Mi piace Botero amico mio mi piace il motivo che lo porta a disegnare quei visi, lo sai tu vero, lo sai che quando si ama non basta mai la pelle o il cuore, è sempre tutto così poco e limitato, così minimo rispetto alla voglia che abbiamo di appartenenza, rispetto alla sete che sentiamo di chi ci vive dentro.
Lui lo ha capito, Botero lo sapeva amico mio e dipingeva sempre un viso dentro un altro perché non ne aveva mai abbastanza dell’amore che aveva dentro, non conosceva la fine del suo cuore e per questo disegnava cosi grande.
Versa da bere amico che ho la gola secca.”

Ogni bicchiere che gli versavo mi dava la possibilità di ascoltarlo e di specchiarmi in lui, per la prima volta nella mia vita avevo un senso nell’ascoltare piuttosto che nel dire.
Avevo, ho passato una vita intera e ancora lo faccio, nel raccontare il mondo dei miei occhi a chi occhi non ha più per vedere quello che realmente ha importanza, che sia amore, sesso dolore mancanza o appartenenza.

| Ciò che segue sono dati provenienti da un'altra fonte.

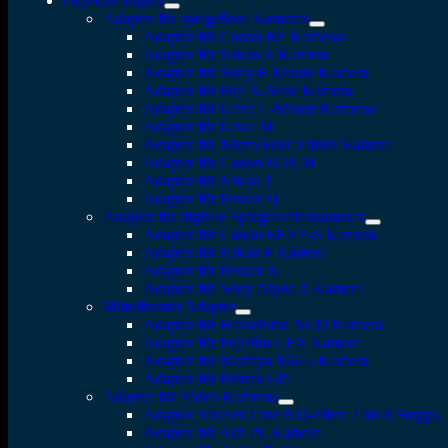
Objektivadapter
Adapter für spiegellose Kameras
Adapter für Canon RF Kameras
Adapter für Nikon Z Kamera
Adapter für Sony-E Mount Kamera
Adapter für Fuji X-Serie Kamera
Adapter für Leica L-Mount Kameras
Adapter für Leica M
Adapter für Micro Four Thirds Kamera
Adapter für Canon EOS M
Adapter für Nikon 1
Adapter für Pentax Q
Adapter für digitale Spiegelreflexkameras
Adapter für Canon EF/EF-S Kamera
Adapter für Nikon F Kamera
Adapter für Pentax K
Adapter für Sony Alpha A Kamera
Mittelformat Adapter
Adapter für Hasselblad XCD Kamera
Adapter für Fujifilm GFX Kamera
Adapter für Mamiya M645 Kamera
Adapter für Pentax 645
Adapter für Video Kameras
Adapter Vizelex Cine ND-Filter 2 bis 8 Stopps
Adapter für Arri PL Kamera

“Mi offri anche il caffè vero amico mio, mi piace il caffè anche se non ha il sapore che immagini quando apri la confezione.
Mi piace il caffè.
Mi piace Botero e la sua mano rotonda, mi piace il mondo e la vita, perché lo sai vero che è bella, sono gli essere umani che la rendono invivibile, ma se trovi il giusto incastro amico mio, se trovi lo sguardo che ti contiene o la voce giusta che ti canta la vita ha il sapore che ti appartiene.
Un giorno perfetto sarà per te quello, un giorno perfetto.
E lo sai vero, in un giorno perfetto io l’ho avuta l’ultima donna di Botero, tra le labbra e sulla pelle, a disegnare un nuovo quadro fatto d’argini e vecchi cuori da sfregiare.

Nessuna più come lei mi ha guardato e segnato, nessuna più come lei ho qui adesso, distesa nuda a sfondare gli occhi e il cuore.
E non c’è vino a colorare il suo sapore, o parole troppo stupide lasciate andare.
C’è solo lei qui nel petto, l’ultima donna di Botero,
mia.”

Devo andare ora, mi porta il conto per favore!

“Va bene amico mio va bene ti ringrazio di tutto e del vino, ma se rimani ancora un po’ ti posso dire un’altra storia, vuoi sapere dei Girasoli di Van Gogh?”.